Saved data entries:
^^^^^^^^

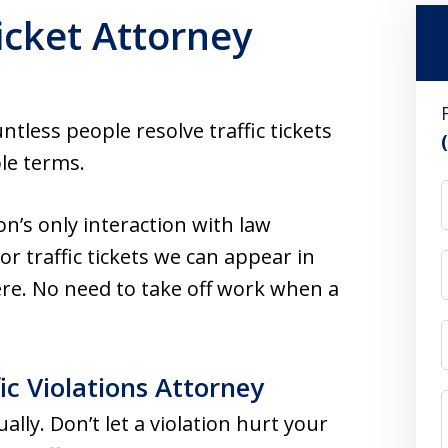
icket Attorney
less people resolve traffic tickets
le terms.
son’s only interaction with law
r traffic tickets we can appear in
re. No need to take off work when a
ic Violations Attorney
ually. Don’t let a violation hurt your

^^^^^^^^

Retype every entry word for word, but do not carry over the pictures.

icket Attorney
less people resolve traffic tickets
le terms.
son’s only interaction with law
r traffic tickets we can appear in
re. No need to take off work when a
ic Violations Attorney
ually. Don’t let a violation hurt your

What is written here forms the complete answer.